Working data
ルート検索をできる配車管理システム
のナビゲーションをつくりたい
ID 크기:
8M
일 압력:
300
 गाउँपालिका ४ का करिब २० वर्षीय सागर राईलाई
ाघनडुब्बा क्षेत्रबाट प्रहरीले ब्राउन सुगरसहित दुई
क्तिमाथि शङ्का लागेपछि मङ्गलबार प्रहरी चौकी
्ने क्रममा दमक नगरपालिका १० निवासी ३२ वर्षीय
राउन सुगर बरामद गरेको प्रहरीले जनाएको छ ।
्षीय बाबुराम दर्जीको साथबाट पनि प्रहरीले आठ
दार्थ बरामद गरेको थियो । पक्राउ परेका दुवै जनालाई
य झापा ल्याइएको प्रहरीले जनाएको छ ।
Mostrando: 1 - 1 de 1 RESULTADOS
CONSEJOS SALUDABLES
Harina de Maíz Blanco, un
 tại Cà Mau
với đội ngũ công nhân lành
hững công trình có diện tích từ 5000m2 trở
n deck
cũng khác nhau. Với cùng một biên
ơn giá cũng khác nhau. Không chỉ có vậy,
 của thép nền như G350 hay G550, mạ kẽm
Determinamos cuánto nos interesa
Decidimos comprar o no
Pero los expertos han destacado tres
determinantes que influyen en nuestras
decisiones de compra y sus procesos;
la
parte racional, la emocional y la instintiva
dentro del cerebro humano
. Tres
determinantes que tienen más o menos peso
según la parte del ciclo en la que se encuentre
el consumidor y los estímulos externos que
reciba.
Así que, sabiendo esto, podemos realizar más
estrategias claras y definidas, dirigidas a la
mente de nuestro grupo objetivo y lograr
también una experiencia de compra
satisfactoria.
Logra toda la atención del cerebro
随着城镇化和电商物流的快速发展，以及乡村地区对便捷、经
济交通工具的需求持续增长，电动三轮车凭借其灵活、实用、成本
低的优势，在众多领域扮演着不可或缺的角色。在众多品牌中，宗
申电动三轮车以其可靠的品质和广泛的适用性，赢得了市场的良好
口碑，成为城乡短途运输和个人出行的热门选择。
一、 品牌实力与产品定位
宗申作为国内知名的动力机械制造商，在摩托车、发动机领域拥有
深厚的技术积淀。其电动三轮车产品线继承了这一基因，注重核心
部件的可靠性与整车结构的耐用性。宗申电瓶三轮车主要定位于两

Exercise brief
The answer is the data above, retyped exactly in full.

Answer
ルート検索をできる配車管理システム
のナビゲーションをつくりたい
ID 크기:
8M
일 압력:
300
 गाउँपालिका ४ का करिब २० वर्षीय सागर राईलाई
ाघनडुब्बा क्षेत्रबाट प्रहरीले ब्राउन सुगरसहित दुई
क्तिमाथि शङ्का लागेपछि मङ्गलबार प्रहरी चौकी
्ने क्रममा दमक नगरपालिका १० निवासी ३२ वर्षीय
राउन सुगर बरामद गरेको प्रहरीले जनाएको छ ।
्षीय बाबुराम दर्जीको साथबाट पनि प्रहरीले आठ
दार्थ बरामद गरेको थियो । पक्राउ परेका दुवै जनालाई
य झापा ल्याइएको प्रहरीले जनाएको छ ।
Mostrando: 1 - 1 de 1 RESULTADOS
CONSEJOS SALUDABLES
Harina de Maíz Blanco, un
 tại Cà Mau
với đội ngũ công nhân lành
hững công trình có diện tích từ 5000m2 trở
n deck
cũng khác nhau. Với cùng một biên
ơn giá cũng khác nhau. Không chỉ có vậy,
 của thép nền như G350 hay G550, mạ kẽm
Determinamos cuánto nos interesa
Decidimos comprar o no
Pero los expertos han destacado tres
determinantes que influyen en nuestras
decisiones de compra y sus procesos;
la
parte racional, la emocional y la instintiva
dentro del cerebro humano
. Tres
determinantes que tienen más o menos peso
según la parte del ciclo en la que se encuentre
el consumidor y los estímulos externos que
reciba.
Así que, sabiendo esto, podemos realizar más
estrategias claras y definidas, dirigidas a la
mente de nuestro grupo objetivo y lograr
también una experiencia de compra
satisfactoria.
Logra toda la atención del cerebro
随着城镇化和电商物流的快速发展，以及乡村地区对便捷、经
济交通工具的需求持续增长，电动三轮车凭借其灵活、实用、成本
低的优势，在众多领域扮演着不可或缺的角色。在众多品牌中，宗
申电动三轮车以其可靠的品质和广泛的适用性，赢得了市场的良好
口碑，成为城乡短途运输和个人出行的热门选择。
一、 品牌实力与产品定位
宗申作为国内知名的动力机械制造商，在摩托车、发动机领域拥有
深厚的技术积淀。其电动三轮车产品线继承了这一基因，注重核心
部件的可靠性与整车结构的耐用性。宗申电瓶三轮车主要定位于两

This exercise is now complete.